On the Donald Trump Debate in Parliament:
The way that I see it is that a new form of totalitarianism has erupted from the ashes of what was once, a protected free speech: a coveted negative right. This new totalitarianism seems to come from the unsuspecting “political correctness” that is being imposed upon all public leaders alike. Now, to be fair, the UK doesn’t have a strong protected free speech in the same way that the United States does, but the principle bears discussion given that many of us in the States seem to agree with a legal move.
Given that I agree with the majority of the statements made about the presidential candidate Donald Trump, I am less fearful of such a candidate, and far more fearful of a kind of illiberalism these representatives demonstrate by not only publicly ridiculing his views (which I’m glad they are doing), but also by moving to have such people (not just Trump) removed from the public square and legally required to be quiet.
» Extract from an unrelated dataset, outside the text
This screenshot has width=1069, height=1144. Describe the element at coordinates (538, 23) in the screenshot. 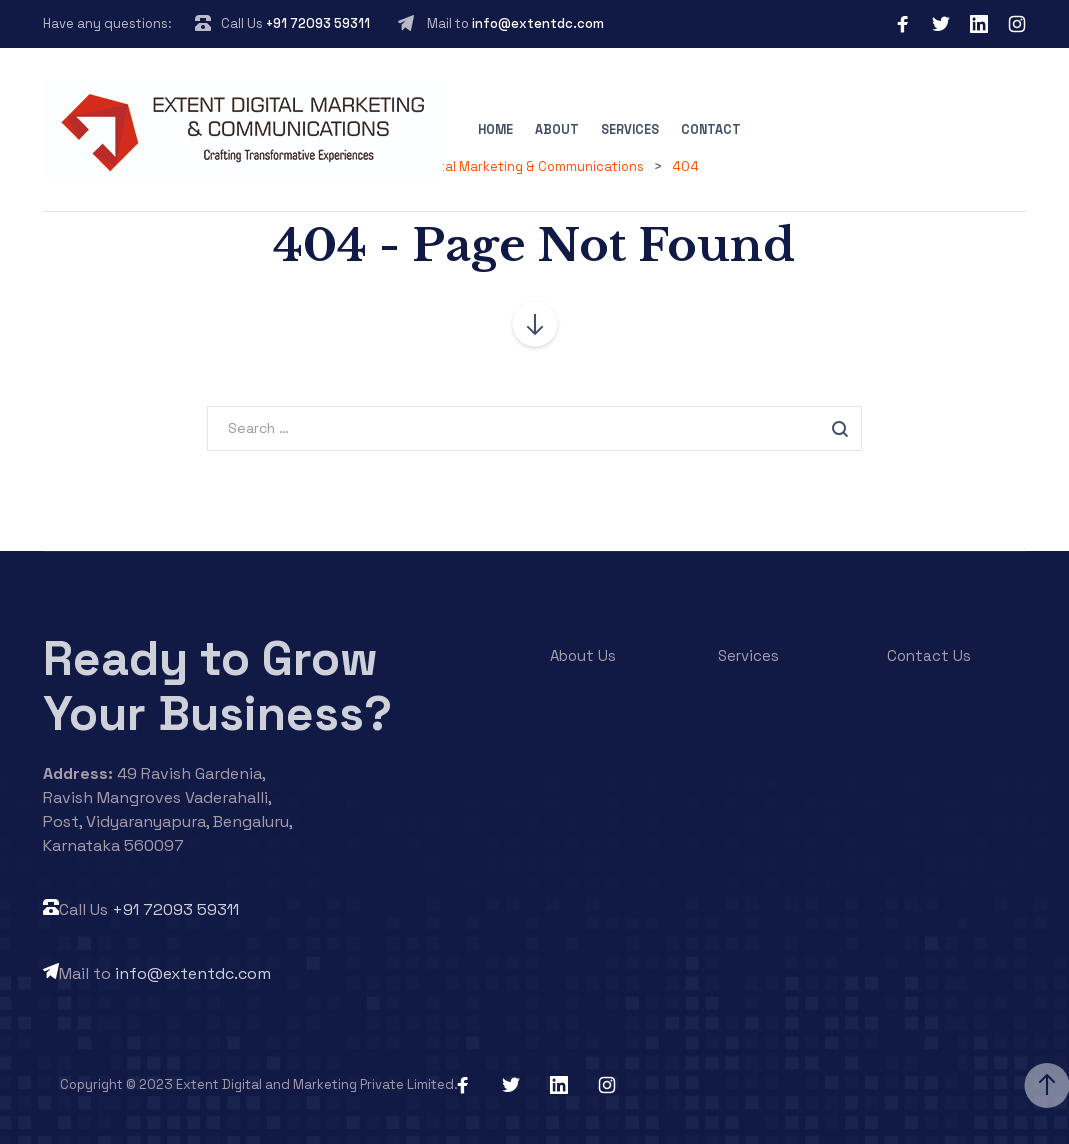 I see `info@extentdc.com` at that location.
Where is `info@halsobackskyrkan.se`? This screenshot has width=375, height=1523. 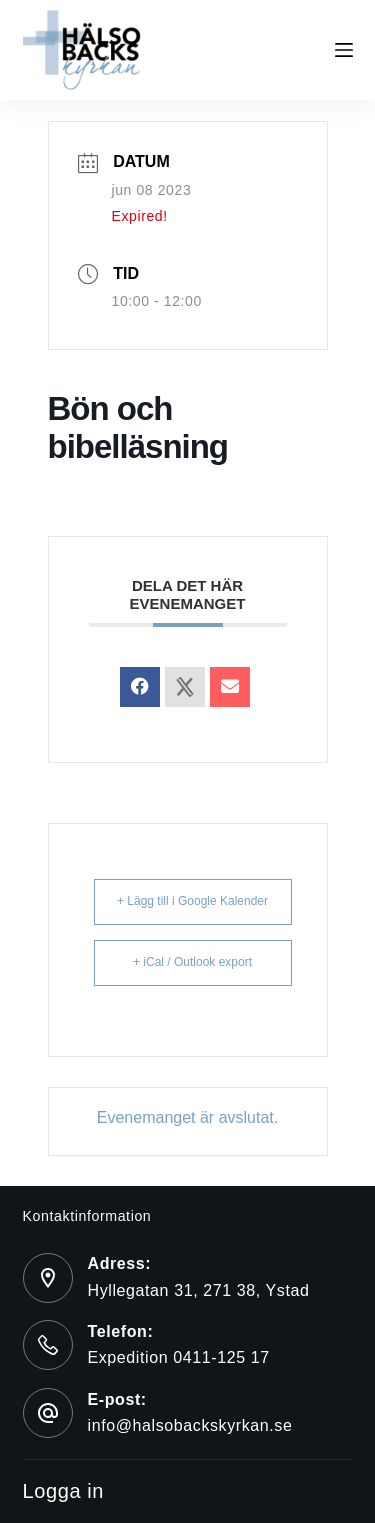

A man like Trump can be restrained by the separation of powers, as well as the highest law, the constitution. But whenever men and women govern with such fear, a reverse effect happens where in the name of protecting these constituents’ precious egos, some people have got to be silenced. So in the name of tolerance we can no longer tolerate certain voices. This harkens back to the Soviet Unions approach to freedom, where you are wiling to break a few eggs in order to make a nice omelette. But once the eggs are broken, building on this secular myth of violence, the omelette never seems to appear. This kind of nonsense will only result in more broken eggs.
I am opting for a true tolerance to support the common good, and perhaps we would do better to listen.